In a statement, Save the Children highlights that half the people killed in 2023 were from low income or lower-middle income countries.

“The analysis clearly shows how the climate crisis disproportionately affects those who have done least to cause it and are least able to withstand its most damaging effects,” said Kelley Toole, who is the global head of climate change at Save the Children.

The demands follow the just-ended Climate Change  Conference of Parties (CoP28) in the United Arab Emirates which failed to stamp out the use of fossil fuels with an agreement on the same only telling countries to move away from fossils.

Delegates, although reaching an agreement on landmark climate change fund to assist vulnerable countries, its materialisation is yet to manifest.

Toole described the CoP28 agreement as a step in the right direction despite lacking the resolute willpower to safeguard the planet for future generations.

“We need to significantly scale up climate finance and make it more responsive to children’s needs, including for loss and damage,” he said.

The statement further bemoans that the climate linked disasters in 2023 collectively affected children’s education in the worst affected places.

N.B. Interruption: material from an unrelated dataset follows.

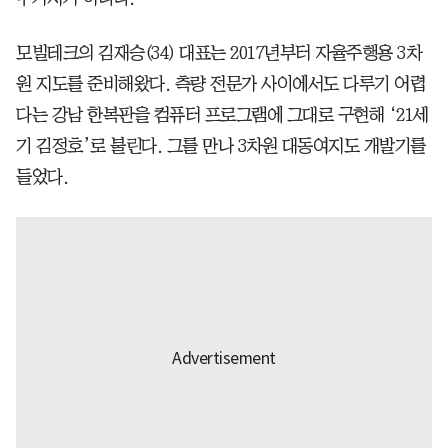
모빌테크의 김재승(34) 대표는 2017년부터 자율주행용 3차
원 지도를 준비해왔다. 측량 전문가 사이에서도 다루기 어렵
다는 강남 한복판을 컴퓨터 프로그램에 그대로 구현해 ‘21세
기 김정호’로 불린다. 그를 만나 3차원 대동여지도 개발기를
들었다.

Save the Children quotes the World Meteorological Organisation which indicates that the number of global disasters has been on the rise, five-fold over the past 50 years.

“A child born in 2020 will experience on average seven times more heatwaves in their lifetime than someone born in 1960, twice as many wildfires, and nearly three times the exposure to river floods, crop failures and droughts,” says the organisation which works in 116 countries across the world.

Civil society organisations (CSOs) have asked the government to establish a special fund that can help minimise climate change-related damages and adequately address losses when such disasters hit.

Last month, local civil society organisations in the environment sector also lobbied for more financing on climate change to poorer nations like Malawi.

They decried the tendencies by rich nations which release resources for losses and damages only allocated when disasters strike.

The CSOs are under the banner Loss and Damage Action Research Project being implemented by Trocaire Malawi and Civil Society Network on Climate Change.

Trocaire programme coordinator Maggie Ngwira told The Nation at the time that for instance Malawi does not have a fund to support addressing, averting and minimising losses and damages due to climate change.